My table has deeper holes, more rough than attached photo.

Please help me.


----------



## Tennessee Tim (Dec 15, 2010)

I maybe mistaken.....BUT this pic (if it's similar to yours) 1) doesn't appear to have been a door style I've seen built 2) appears to have been wirebrushed (depth in grain exaggerated ) 3) has been stained (plain cleaned wood usually has more greys and sapwood showing)

Do you have a pic of your top???? This pic is a good example of cleaned reclaim lumber looks (DEPENDING on the cleaning process used) that's wire brushed....nothing out of ordinary for aged worn wood. The more holes, divets, wear patterns......the more I like and consider "reclaimed/used". SOME do their cleaning via water and soap....others sanding.

was your purchase site unseen??? like via internet????....you seem disappointed on your purchase. 3 options to smooth.....1) SAND, which looses the patina you have BUT smooths the roughness 2) pour epoxy and lose the patina and get a thick none reclaimed look (not my option) 3) a glass top...you get the true look of the wood with a great smooth protective surface for dining (my preference and not change the wood's look).

Have a Blessed and Prosperous day in Jesus's Awesome Love,
Tim


----------



## knotscott (Nov 8, 2007)

Place mats. That patina and character is awesome, and old elm is rare these days. I'd leave it.


----------



## Steve Neul (Sep 2, 2011)

To keep the look it has you would have to do only sand it in problem spots and touch up the color where sanded. Then finish it with a non-yellowing satin finish.

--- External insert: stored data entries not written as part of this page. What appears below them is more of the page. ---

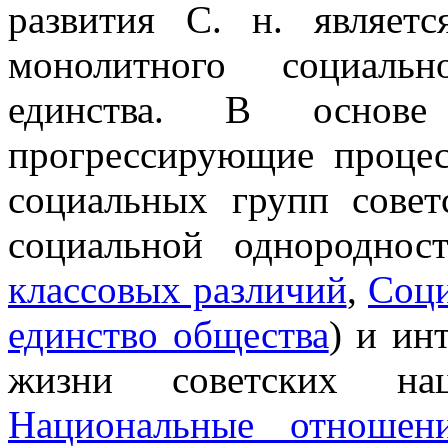
развития С. н. являет
монолитного социальн
единства. В основе
прогрессирующие процес
социальных групп совет
социальной однородно
классовых различий
,
Соци
единство общества
) и ин
жизни советских на
Национальные отношен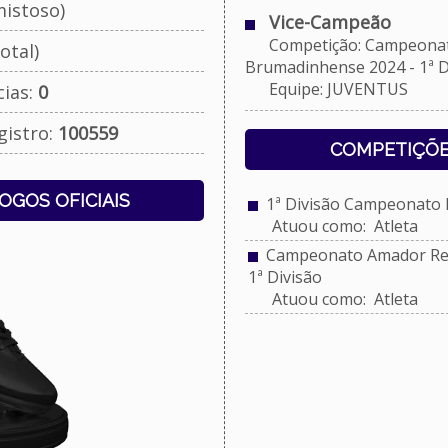
istoso)
Vice-Campeão
Competição: Campeonato
otal)
Brumadinhense 2024 - 1ª D
Equipe: JUVENTUS
cias:
0
gistro:
100559
COMPETIÇÕE
JOGOS OFICIAIS
1ª Divisão Campeonato 
Atuou como: Atleta
Campeonato Amador Reg
1ª Divisão
Atuou como: Atleta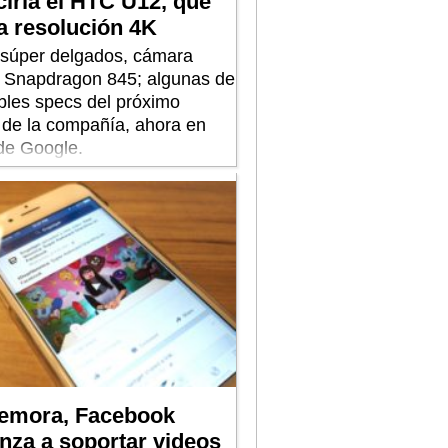
ciría el HTC U12, que
a resolución 4K
súper delgados, cámara
y Snapdragon 845; algunas de
ibles specs del próximo
a de la compañía, ahora en
e Google.
emora, Facebook
nza a soportar videos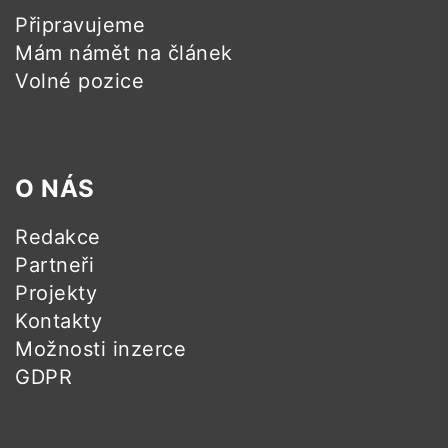
Připravujeme
Mám námět na článek
Volné pozice
O NÁS
Redakce
Partneři
Projekty
Kontakty
Možnosti inzerce
GDPR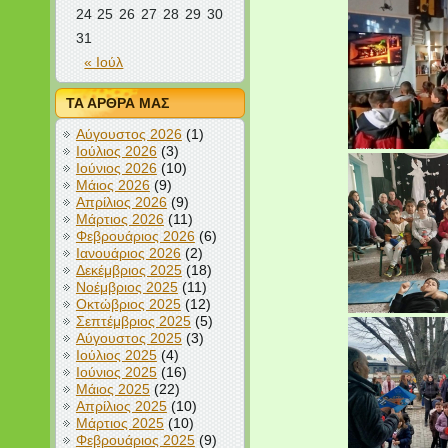
24
25
26
27
28
29
30
31
« Ιούλ
ΤΑ ΑΡΘΡΑ ΜΑΣ
Αύγουστος 2026
(1)
Ιούλιος 2026
(3)
Ιούνιος 2026
(10)
Μάιος 2026
(9)
Απρίλιος 2026
(9)
Μάρτιος 2026
(11)
Φεβρουάριος 2026
(6)
Ιανουάριος 2026
(2)
Δεκέμβριος 2025
(18)
Νοέμβριος 2025
(11)
Οκτώβριος 2025
(12)
Σεπτέμβριος 2025
(5)
Αύγουστος 2025
(3)
Ιούλιος 2025
(4)
Ιούνιος 2025
(16)
Μάιος 2025
(22)
Απρίλιος 2025
(10)
Μάρτιος 2025
(10)
Φεβρουάριος 2025
(9)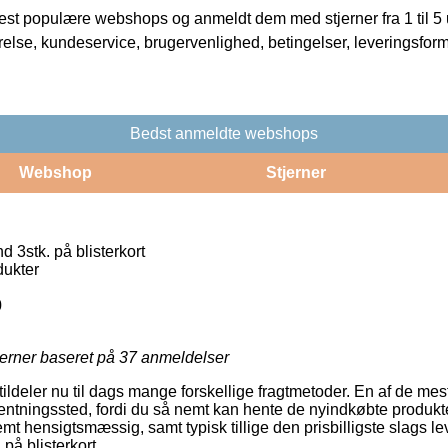
t populære webshops og anmeldt dem med stjerner fra 1 til 5 ud
rrelse, kundeservice, brugervenlighed, betingelser, leveringsfor
Bedst anmeldte webshops
Webshop
Stjerner
3stk. på blisterkort
ukter
0
jerner baseret på
37
anmeldelser
 tildeler nu til dags mange forskellige fragtmetoder. En af de me
fhentningssted, fordi du så nemt kan hente de nyindkøbte produkte
t hensigtsmæssig, samt typisk tillige den prisbilligste slags le
å blisterkort.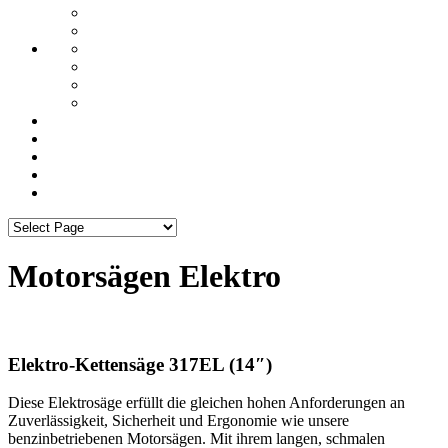
Motorsägen Elektro
Elektro-Kettensäge 317EL (14″)
Diese Elektrosäge erfüllt die gleichen hohen Anforderungen an
Zuverlässigkeit, Sicherheit und Ergonomie wie unsere
benzinbetriebenen Motorsägen. Mit ihrem langen, schmalen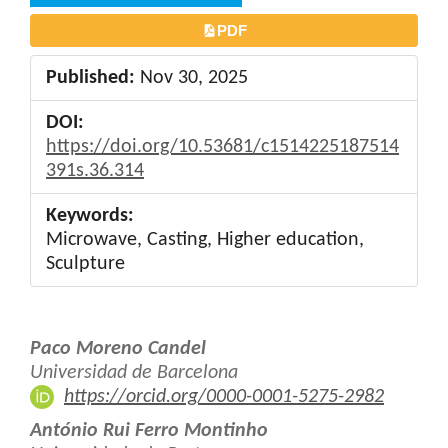
PDF
Published:
Nov 30, 2025
DOI:
https://doi.org/10.53681/c1514225187514
391s.36.314
Keywords:
Microwave, Casting, Higher education,
Sculpture
Main
Paco Moreno Candel
Article
Universidad de Barcelona
https://orcid.org/0000-0001-5275-2982
Content
António Rui Ferro Montinho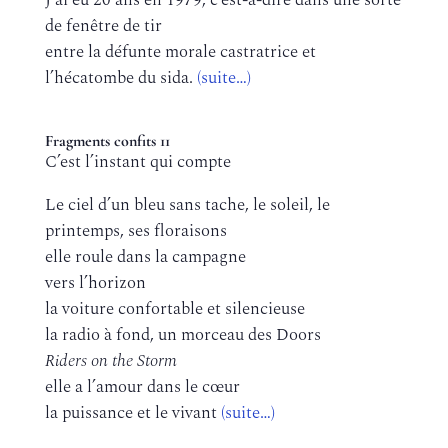
J’ai eu 20 ans en 1979, c’est-à-dire dans une sorte
de fenêtre de tir
entre la défunte morale castratrice et
l’hécatombe du sida.
(suite…)
Fragments confits 11
C’est l’instant qui compte
Le ciel d’un bleu sans tache, le soleil, le
printemps, ses floraisons
elle roule dans la campagne
vers l’horizon
la voiture confortable et silencieuse
la radio à fond, un morceau des Doors
Riders on the Storm
elle a l’amour dans le cœur
la puissance et le vivant
(suite…)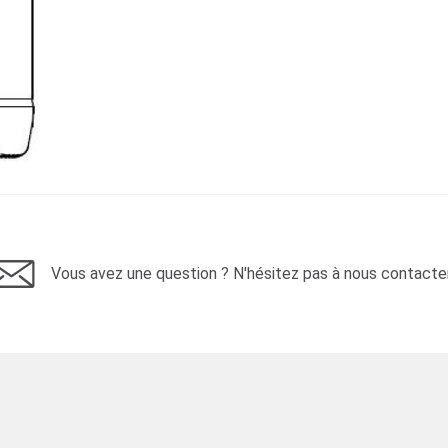
Vous avez une question ? N'hésitez pas à nous contacter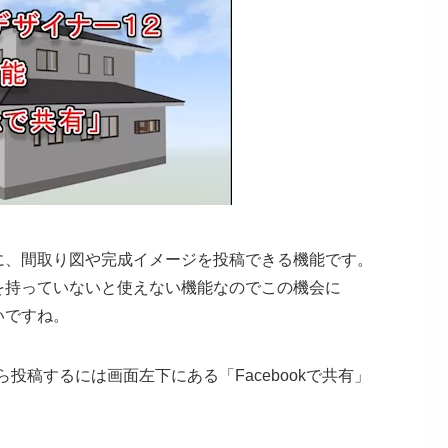
向けに、間取り図や完成イメージを投稿できる機能です。
ントを持っていないと使えない機能なのでこの機会に
良いですね。
から投稿するには画面左下にある「Facebookで共有」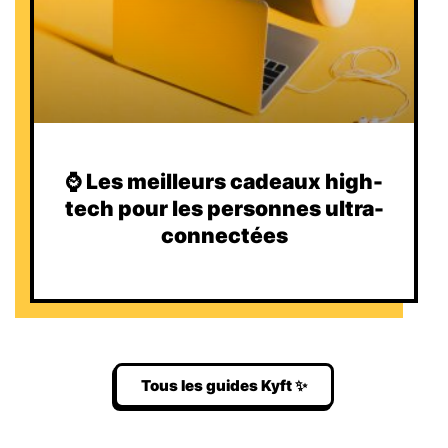
⌚️ Les meilleurs cadeaux high-
tech pour les personnes ultra-
connectées
Tous les guides Kyft ✨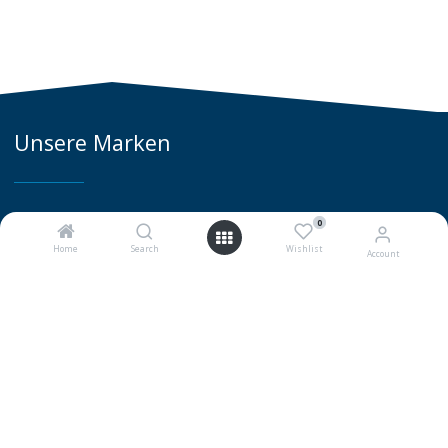
Unsere Marken
0
Home
Search
Wishlist
Account
0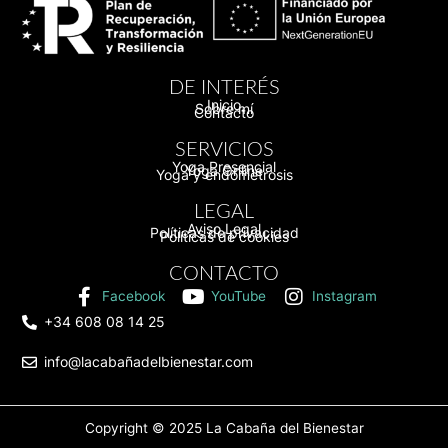
DE INTERÉS
Inicio
Sobre mí
Contacto
SERVICIOS
Yoga Presencial
Yoga Online
Yoga y endometrosis
LEGAL
Aviso Legal
Políticas de privacidad
Políticas de cookies
CONTACTO
Facebook
YouTube
Instagram
+34 608 08 14 25
info@lacabañadelbienestar.com
Copyright © 2025
La Cabaña del Bienestar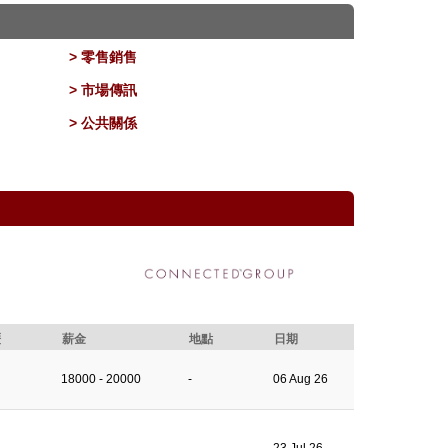
> 零售銷售
> 市場傳訊
> 公共關係
歷
薪金
地點
日期
18000 - 20000
-
06 Aug 26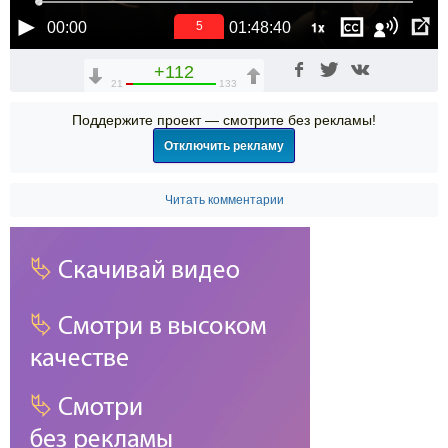
1x
00:00
01:48:40
5
+112
21
133
Поддержите проект — смотрите без рекламы!
Отключить рекламу
Читать комментарии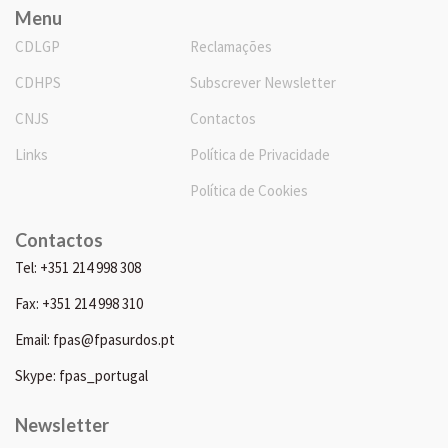
Menu
CDLGP
Reclamações
CDHPS
Subscrever Newsletter
CNJS
Contactos
Links
Política de Privacidade
Política de Cookies
Contactos
Tel: +351 214 998 308
Fax: +351 214 998 310
Email: fpas@fpasurdos.pt
Skype: fpas_portugal
Newsletter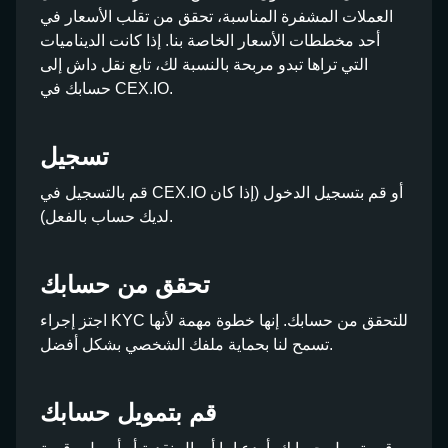
العملات المشفرة المناسبة، تحقق من تقلب الأسعار في
أحد مخططات الأسعار الخاصة بنا. إذا كانت الديناميات
التي تراها تبدو مربحة بالنسبة لك، تابع نقل داش إلى
حسابك في CEX.IO.
تسجيل
قم بالتسجيل في CEX.IO أو قم بتسجيل الدخول (إذا كان
لديك حساب بالفعل).
تحقق من حسابك
اجتز إجراء KYC للتحقق من حسابك. إنها خطوة مهمة لأنها
تسمح لنا بحماية ملفك الشخصي بشكل أفضل.
قم بتمويل حسابك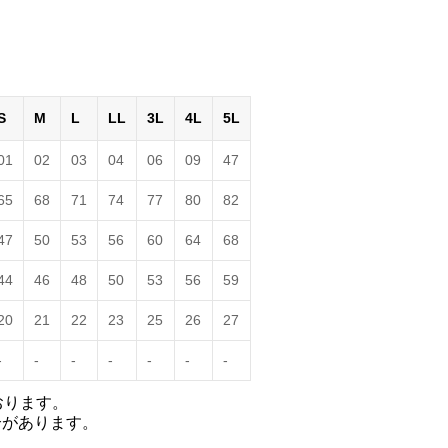
S
M
L
LL
3L
4L
5L
01
02
03
04
06
09
47
65
68
71
74
77
80
82
47
50
53
56
60
64
68
44
46
48
50
53
56
59
20
21
22
23
25
26
27
-
-
-
-
-
-
-
おります。
合があります。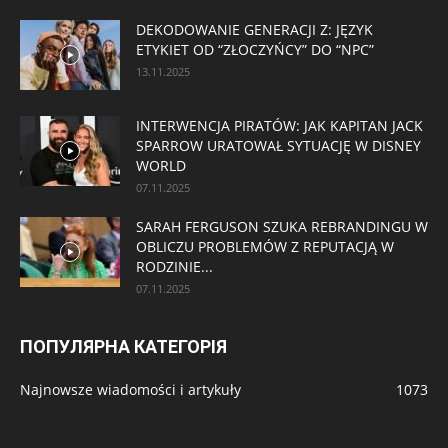
DEKODOWANIE GENERACJI Z: JĘZYK
ETYKIET OD “ZŁOCZYŃCY” DO “NPC”
13.11.2025
INTERWENCJA PIRATÓW: JAK KAPITAN JACK
SPARROW URATOWAŁ SYTUACJĘ W DISNEY
WORLD
07.11.2025
SARAH FERGUSON SZUKA REBRANDINGU W
OBLICZU PROBLEMÓW Z REPUTACJĄ W
RODZINIE...
07.11.2025
ПОПУЛЯРНА КАТЕГОРІЯ
Najnowsze wiadomości i artykuły
1073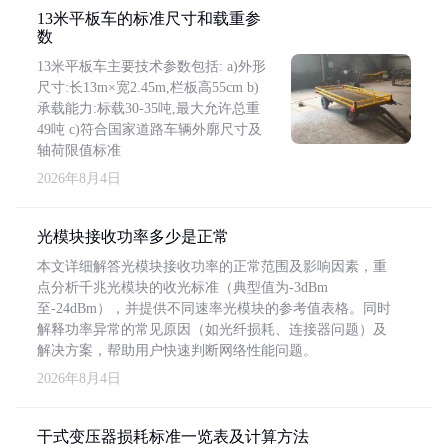
13米平板车的标准尺寸和载重参
数
13米平板车主要技术参数包括: a)外形
尺寸:长13m×宽2.45m,栏板高55cm b)
承载能力:标载30-35吨,最大允许总重
49吨 c)符合国家道路车辆外廓尺寸及
轴荷限值标准
2026年8月4日
光模块接收功率多少是正常
本文详细解答光模块接收功率的正常范围及影响因素，重
点分析千兆光模块的收光标准（典型值为-3dBm
至-24dBm），并提供不同速率光模块的参考值表格。同时
解释功率异常的常见原因（如光纤损耗、连接器问题）及
解决方案，帮助用户快速判断网络性能问题。
2026年8月4日
干式变压器损耗标准一览表及计算方法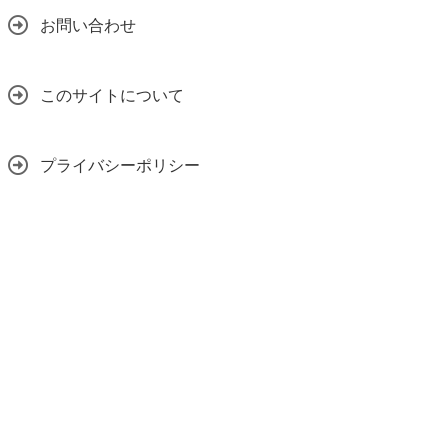
お問い合わせ
このサイトについて
プライバシーポリシー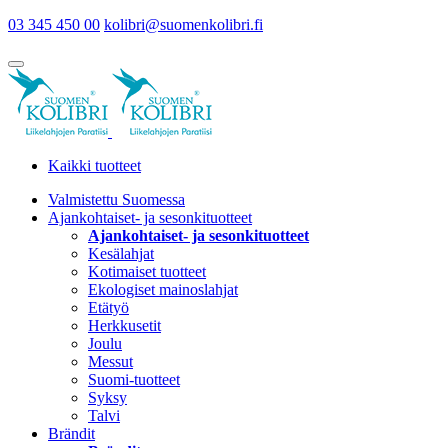
03 345 450 00
kolibri@suomenkolibri.fi
Kaikki tuotteet
Valmistettu Suomessa
Ajankohtaiset- ja sesonkituotteet
Ajankohtaiset- ja sesonkituotteet
Kesälahjat
Kotimaiset tuotteet
Ekologiset mainoslahjat
Etätyö
Herkkusetit
Joulu
Messut
Suomi-tuotteet
Syksy
Talvi
Brändit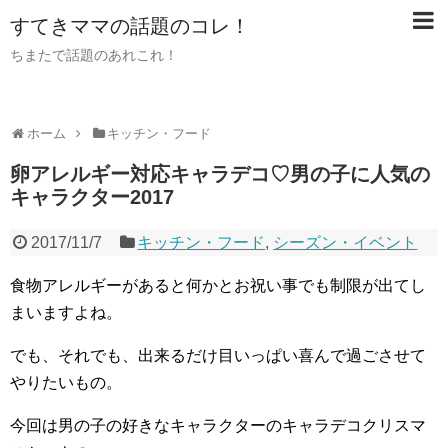
すてきママの話題のコレ！
ちまたで話題のあれこれ！
ホーム
キッチン・フード
卵アレルギー対応キャラデコ♡男の子に人気の
キャラクター2017
2017/11/7
キッチン・フード
,
シーズン・イベント
食物アレルギーがあると何かとお祝い事でも制限が出てし
まいますよね。
でも、それでも、出来るだけ目いっぱい喜んで過ごさせて
やりたいもの。
今回は男の子の好きなキャラクターのキャラデコクリスマ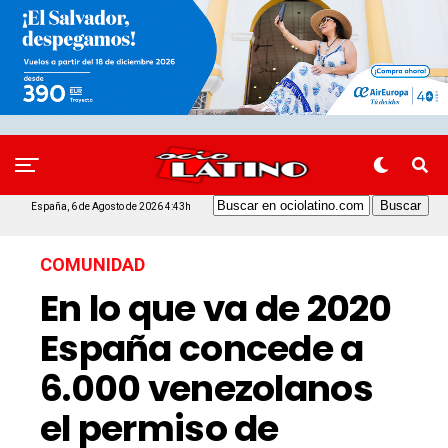
España, 6 de Agosto de 2026 4:43h
COMUNIDAD
En lo que va de 2020
España concede a
6.000 venezolanos
el permiso de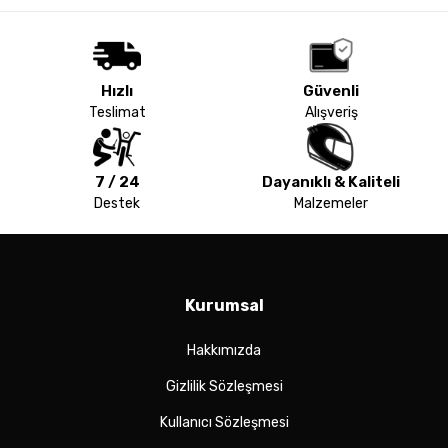
Hızlı
Güvenli
Teslimat
Alışveriş
7 / 24
Dayanıklı & Kaliteli
Destek
Malzemeler
Kurumsal
Hakkımızda
Gizlilik Sözleşmesi
Kullanıcı Sözleşmesi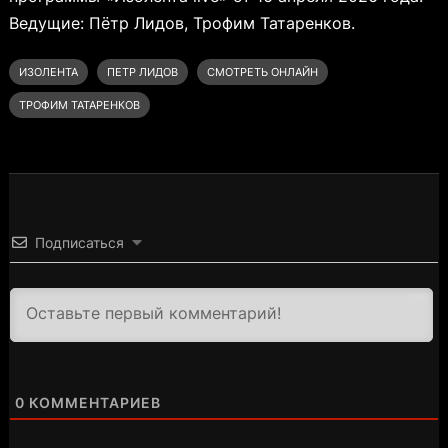
Ведущие: Пётр Лидов, Трофим Татаренков.
ИЗОЛЕНТА
ПЕТР ЛИДОВ
СМОТРЕТЬ ОНЛАЙН
ТРОФИМ ТАТАРЕНКОВ
Подписаться
3000
0
КОММЕНТАРИЕВ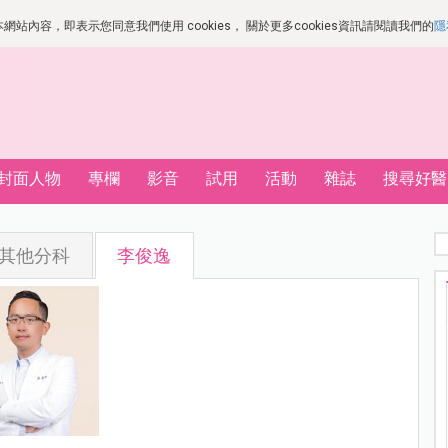
站內容，即表示您同意我們使用 cookies， 關於更多cookies資訊請閱讀我們的
隱
封面人物
專欄
影音
試用
活動
雜誌
搜尋好醫
其他分科
李俊逸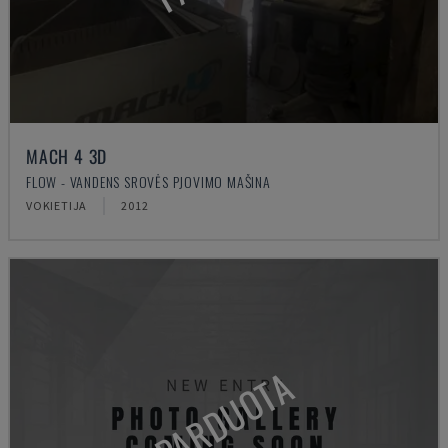
MACH 4 3D
FLOW - VANDENS SROVĖS PJOVIMO MAŠINA
VOKIETIJA
2012
PARDUOTA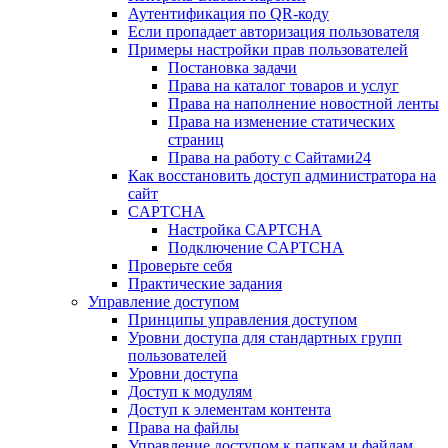
Аутентификация по QR-коду
Если пропадает авторизация пользователя
Примеры настройки прав пользователей
Постановка задачи
Права на каталог товаров и услуг
Права на наполнение новостной ленты
Права на изменение статических
страниц
Права на работу с Сайтами24
Как восстановить доступ администратора на
сайт
CAPTCHA
Настройка CAPTCHA
Подключение CAPTCHA
Проверьте себя
Практические задания
Управление доступом
Принципы управления доступом
Уровни доступа для стандартных групп
пользователей
Уровни доступа
Доступ к модулям
Доступ к элементам контента
Права на файлы
Управление доступом к папкам и файлам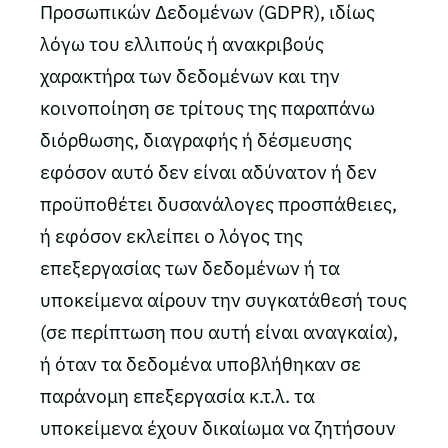
Προσωπικών Δεδομένων (GDPR), ιδίως
λόγω του ελλιπούς ή ανακριβούς
χαρακτήρα των δεδομένων και την
κοινοποίηση σε τρίτους της παραπάνω
διόρθωσης, διαγραφής ή δέσμευσης
εφόσον αυτό δεν είναι αδύνατον ή δεν
προϋποθέτει δυσανάλογες προσπάθειες,
ή εφόσον εκλείπει ο λόγος της
επεξεργασίας των δεδομένων ή τα
υποκείμενα αίρουν την συγκατάθεσή τους
(σε περίπτωση που αυτή είναι αναγκαία),
ή όταν τα δεδομένα υποβλήθηκαν σε
παράνομη επεξεργασία κ.τ.λ. τα
υποκείμενα έχουν δικαίωμα να ζητήσουν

One option is a water based polyurethane. Another option is a cab-acrylic lacquer. If you want something really water proof use Epifanes satin varnish. Its a marine grade spar varnish you could use on the exterior of a boat.


----------



## Marci111 (Jan 24, 2013)

Steve Neul said:


> To keep the look it has you would have to do only sand it in problem spots and touch up the color where sanded. Then finish it with a non-yellowing satin finish. One option is a water based polyurethane. Another option is a cab-acrylic lacquer. If you want something really water proof use Epifanes satin varnish. Its a marine grade spar varnish you could use on the exterior of a boat.


 

Hi Steve -

What type of sand paper? I also do not want the table to have shine, would the satin finish make it shiny?


----------



## Marci111 (Jan 24, 2013)

Hello - Thank you for your responses. I should let you know wood work is not my forte, totally beginner. I have attached photos of my table top. I still want to keep the overall look of the wood. I don't want a shine finish. I would like to be able to clean it without getting splinters and the towel fabric caught in the wood.


----------



## Steve Neul (Sep 2, 2011)

Marci111 said:


> Hi Steve -
> 
> What type of sand paper? I also do not want the table to have shine, would the satin finish make it shiny?


 What I would do is run my hand or cloth over the table and find any rough spots or splinters and just pick off the small splinters and sand any rough edges with 180 grit sandpaper just to get everything smooth so your not pulling splinters off the table after your done with it. Then mix some stain that matchs the existing color and touch up the spots where you are sanding. As far as the topcoat a satin finish has only the slightest sheen to it. If that is too glossy you can get a flat finish but you may have to go to a regular paint company and special order the finish. Personally I don't care for flat finish. It looks too much like raw wood.


----------



## Marci111 (Jan 24, 2013)

Hi Steve -

Which one would be the easiest and least likely to mess up... the water based polyurethane or cab-acrylic lacquer? 

Thank you.


----------



## Zircon (Aug 1, 2009)

Whatever you decide to do, do it on the underside first to be sure you like it.


----------



## lacman (Mar 13, 2012)

*Holes in top*

If you don't like the holes you can fill them with the appropriate colored tootsie roll epoxy, then blend with color to hide them. By the way I think the top is awesome as it sits.


----------